Quality healthcare comes at a cost that is unaffordable for the economically weaker sections of society. One way to address this is to provide free healthcare in Government hospitals. But sometimes treatment is not possible at district and sub-district hospitals. Furthermore, the demand for advanced healthcare leads to long waitlists for emergency and life saving surgeries. To address these challenges and ensure availability of advanced healthcare, the Government of Tamilnadu introduced a scheme called the “Chief Minister Kalaignar Insurance Scheme for life saving treatments” on 23rd July 2009. This scheme is for the poorest of the poor/low income/unorganised groups who cannot afford costly treatment, as a supplementary facility for getting free treatment in empanelled Government and private hospitals for such serious ailments.

Chief Minister's Comprehensive Health Insurance Scheme

On January 11, 2012, the Chief Minister's Comprehensive Health Insurance Scheme aimed at benefiting 1.34 crore families was launched.


Any family whose annual income is Rs.72,000/- or less, members of unorganised labour welfare boards, and the spouse, children and dependent parents of such members in urban and rural areas are eligible. All Government servants, civil pensioners, ESI beneficiaries and families having an annual income of more than Rs. 72,000 /- but not members of any unorganised sectors welfare boards are not eligible under this scheme.

Needs Covered

Under the scheme, the sum assured for each family would be Rs.1 lakh every year for a total period of four years and for a total value of Rs. 4 lakh.
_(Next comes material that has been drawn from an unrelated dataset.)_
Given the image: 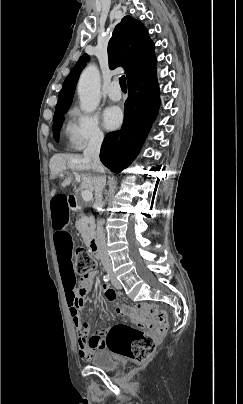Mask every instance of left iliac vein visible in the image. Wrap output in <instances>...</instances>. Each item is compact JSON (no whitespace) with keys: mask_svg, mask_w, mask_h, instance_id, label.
<instances>
[{"mask_svg":"<svg viewBox=\"0 0 243 404\" xmlns=\"http://www.w3.org/2000/svg\"><path fill=\"white\" fill-rule=\"evenodd\" d=\"M111 282L116 289L122 288L121 283L117 280V278L113 273H111Z\"/></svg>","mask_w":243,"mask_h":404,"instance_id":"4c4485c4","label":"left iliac vein"}]
</instances>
In the case of certain procedures, the ceiling would be raised to Rs.1.5 lakh per annum. No fewer than 250 hospitals would be empanelled under the scheme. At least six hospitals in each district would be covered. There would be more hospitals in cities such as Chennai, Coimbatore and Madurai.

The scheme would cover 1,016 procedures, 113 follow up procedures and 23 diagnostic procedures. The cost of tests required for treatment would also be part of the insurance cover.